Required action = Among the entries below, please show each line that carries the word "programem".
● ● ● ●
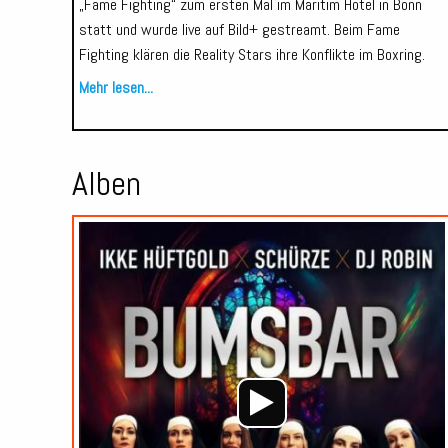
„Fame Fighting“ zum ersten Mal im Maritim Hotel in Bonn
statt und wurde live auf Bild+ gestreamt. Beim Fame
Fighting klären die Reality Stars ihre Konflikte im Boxring.
Mehr lesen...
Alben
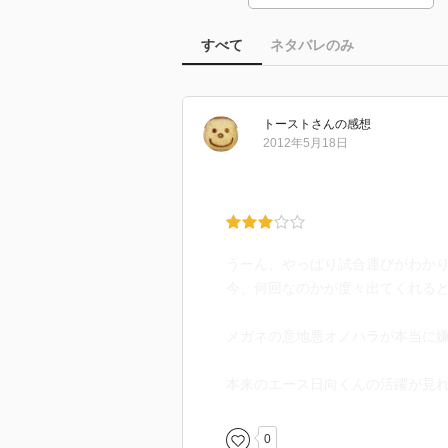
すべて
ネタバレのみ
トースト
さん
の感想
2012年5月18日
うーん、やっぱり試合運びがわか
今、何回なのかが度々出てくれる
メガネの意地悪オノハラが本当に
本来のエース日向くんの活躍が見
0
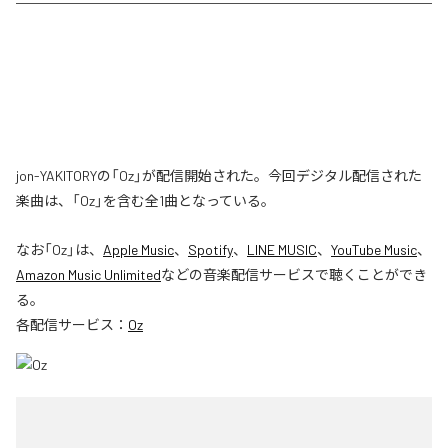
jon-YAKITORYの「Oz」が配信開始された。今回デジタル配信された
楽曲は、「Oz」を含む全1曲となっている。
なお「
Oz
」は、
Apple Music
、
Spotify
、
LINE MUSIC
、
YouTube Music
、
Amazon Music Unlimited
などの音楽配信サービスで聴くことができ
る。
各配信サービス：
Oz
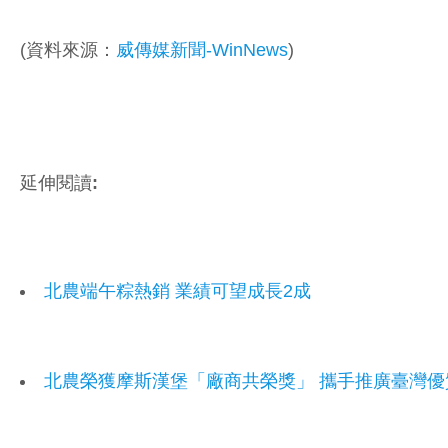
(資料來源：
威傳媒新聞-WinNews
)
延伸閱讀:
北農端午粽熱銷 業績可望成長2成
北農榮獲摩斯漢堡「廠商共榮獎」 攜手推廣臺灣優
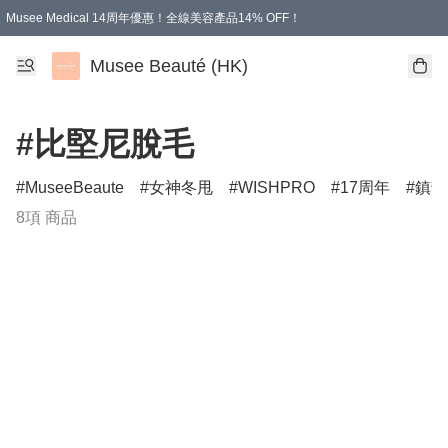
Musee Medical 14周年優惠！全線美容產品14% OFF！
凡購物滿HKD 500.00即享運費減免優惠
Musee Beauté (HK)
#比堅尼脫毛
MuseeBeaute
女神冬甩
WISHPRO
17周年
鎮靜
8項 商品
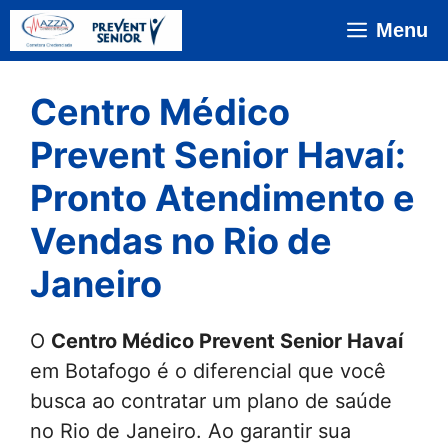
Pular
Menu
para
o
conteúdo
Centro Médico
Prevent Senior Havaí:
Pronto Atendimento e
Vendas no Rio de
Janeiro
O
Centro Médico Prevent Senior Havaí
em Botafogo é o diferencial que você
busca ao contratar um plano de saúde
no Rio de Janeiro. Ao garantir sua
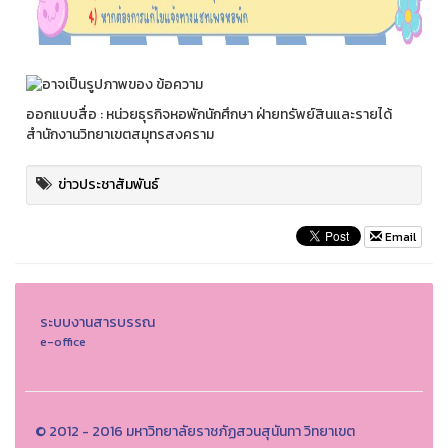
ออกแบบสื่อ : หน่วยธุรกิจหอพักนักศึกษา ฝ่ายทรัพย์สินและรายได้
สำนักงานวิทยาเขตสมุทรสงคราม
ข่าวประชาสัมพันธ์
Email
ระบบงานสารบรรณ
e-office
© 2012 - 2016 มหาวิทยาลัยราชภัฏสวนสุนันทา วิทยาเขต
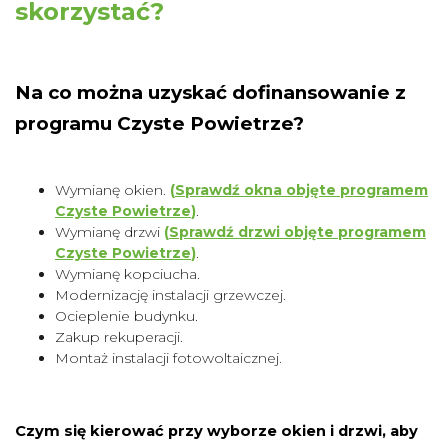
skorzystać?
Na co można uzyskać dofinansowanie z
programu Czyste Powietrze?
Wymianę okien.
(
Sprawdź okna objęte programem
Czyste Powietrze
)
.
Wymianę drzwi
(
Sprawdź drzwi objęte programem
Czyste Powietrze
)
.
Wymianę kopciucha.
Modernizację instalacji grzewczej.
Ocieplenie budynku.
Zakup rekuperacji.
Montaż instalacji fotowoltaicznej.
Czym się kierować przy wyborze okien i drzwi, aby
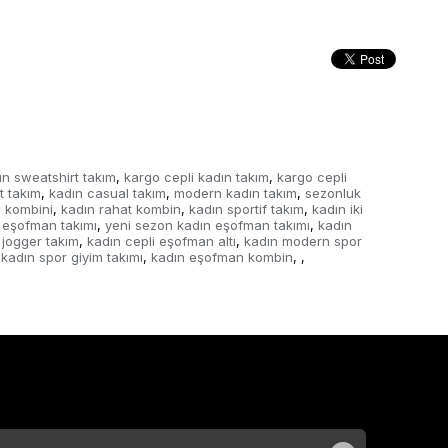
ın sweatshirt takım
kargo cepli kadın takım
kargo cepli
,
,
t takım
kadın casual takım
modern kadın takım
sezonluk
,
,
,
 kombini
kadın rahat kombin
kadın sportif takım
kadın iki
,
,
,
 eşofman takımı
yeni sezon kadın eşofman takımı
kadın
,
,
 jogger takım
kadın cepli eşofman altı
kadın modern spor
,
,
kadın spor giyim takımı
kadın eşofman kombin
,
,
,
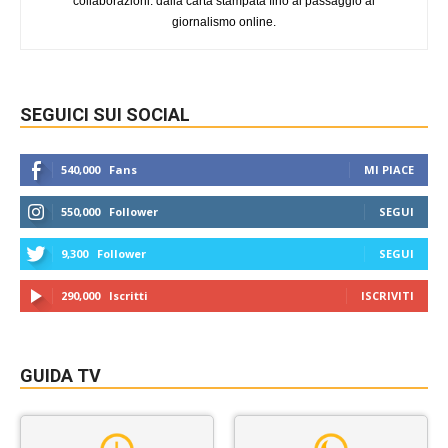
collaborazioni: dalla carta stampata fino al passaggio al
giornalismo online.
SEGUICI SUI SOCIAL
540,000
Fans
MI PIACE
550,000
Follower
SEGUI
9,300
Follower
SEGUI
290,000
Iscritti
ISCRIVITI
GUIDA TV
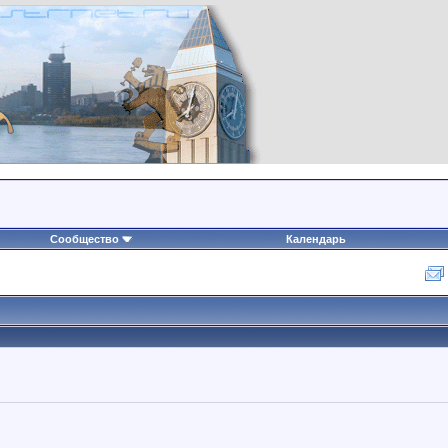
Сообщество
Календарь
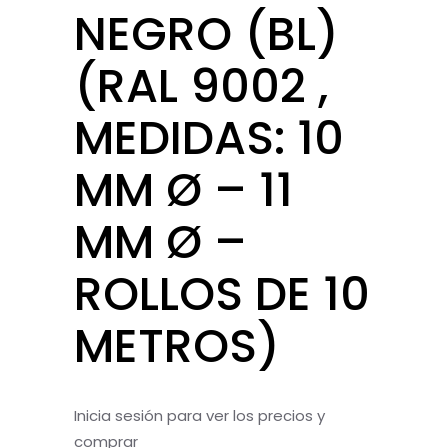
NEGRO (BL)
(RAL 9002 ,
MEDIDAS: 10
MM Ø – 11
MM Ø –
ROLLOS DE 10
METROS)
Inicia sesión para ver los precios y
comprar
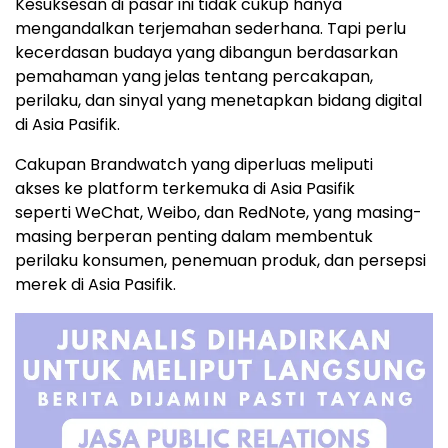
Kesuksesan di pasar ini tidak cukup hanya
mengandalkan terjemahan sederhana. Tapi perlu
kecerdasan budaya yang dibangun berdasarkan
pemahaman yang jelas tentang percakapan,
perilaku, dan sinyal yang menetapkan bidang digital
di Asia Pasifik.
Cakupan Brandwatch yang diperluas meliputi
akses ke platform terkemuka di Asia Pasifik
seperti WeChat, Weibo, dan RedNote, yang masing-
masing berperan penting dalam membentuk
perilaku konsumen, penemuan produk, dan persepsi
merek di Asia Pasifik.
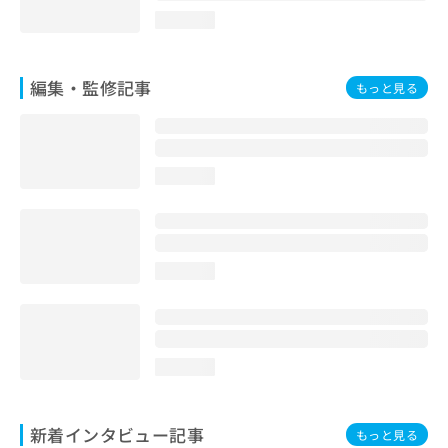
loading...
編集・監修記事
もっと見る
loading...
loading...
loading...
新着インタビュー記事
もっと見る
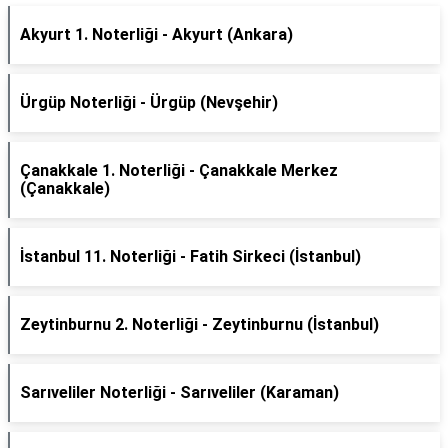
Akyurt 1. Noterliği - Akyurt (Ankara)
Ürgüp Noterliği - Ürgüp (Nevşehir)
Çanakkale 1. Noterliği - Çanakkale Merkez
(Çanakkale)
İstanbul 11. Noterliği - Fatih Sirkeci (İstanbul)
Zeytinburnu 2. Noterliği - Zeytinburnu (İstanbul)
Sarıveliler Noterliği - Sarıveliler (Karaman)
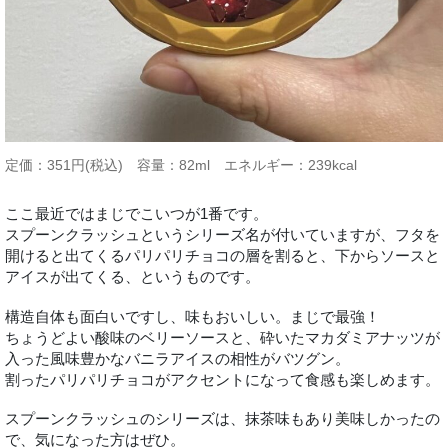
定価：351円(税込) 容量：82ml エネルギー：239kcal
ここ最近ではまじでこいつが1番です。
スプーンクラッシュというシリーズ名が付いていますが、フタを
開けると出てくるパリパリチョコの層を割ると、下からソースと
アイスが出てくる、というものです。
構造自体も面白いですし、味もおいしい。まじで最強！
ちょうどよい酸味のベリーソースと、砕いたマカダミアナッツが
入った風味豊かなバニラアイスの相性がバツグン。
割ったパリパリチョコがアクセントになって食感も楽しめます。
スプーンクラッシュのシリーズは、抹茶味もあり美味しかったの
で、気になった方はぜひ。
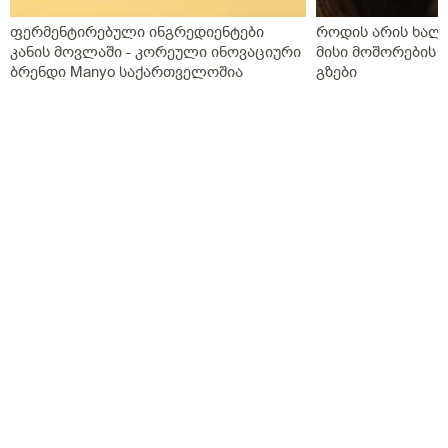
ფერმენტირებული ინგრედიენტები
როდის არის ხალი
კანის მოვლაში - კორეული ინოვაციური
მისი მოშორების 
ბრენდი Manyo საქართველოშია
გზები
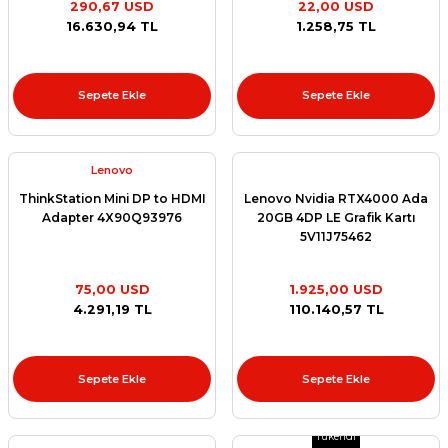
290,67 USD
22,00 USD
et
16.630,94 TL
1.258,75 TL
Sepete Ekle
Sepete Ekle
Lenovo
sesuarları
ThinkStation Mini DP to HDMI
Lenovo Nvidia RTX4000 Ada
Adapter 4X90Q93976
20GB 4DP LE Grafik Kartı
5V11J75462
75,00 USD
1.925,00 USD
4.291,19 TL
110.140,57 TL
Sepete Ekle
Sepete Ekle
Tükendi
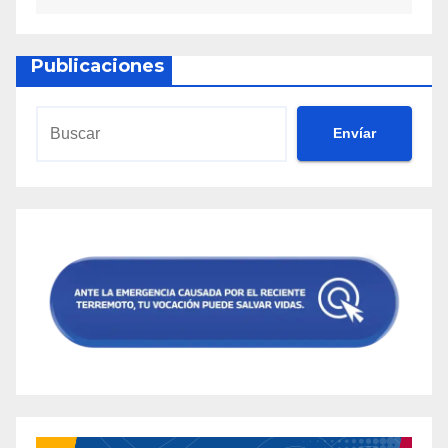
Publicaciones
Envíar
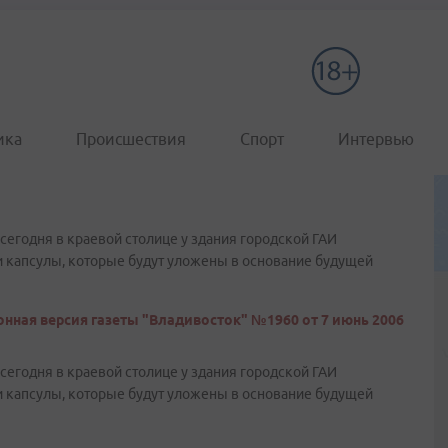
ика
Происшествия
Спорт
Интервью
сегодня в краевой столице у здания городской ГАИ
и капсулы, которые будут уложены в основание будущей
нная версия газеты "Владивосток" №1960 от 7 июнь 2006
сегодня в краевой столице у здания городской ГАИ
и капсулы, которые будут уложены в основание будущей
● ● ● ●
Output of the exercise =
Sprawdź okna objęte programem
Sprawdź drzwi objęte programem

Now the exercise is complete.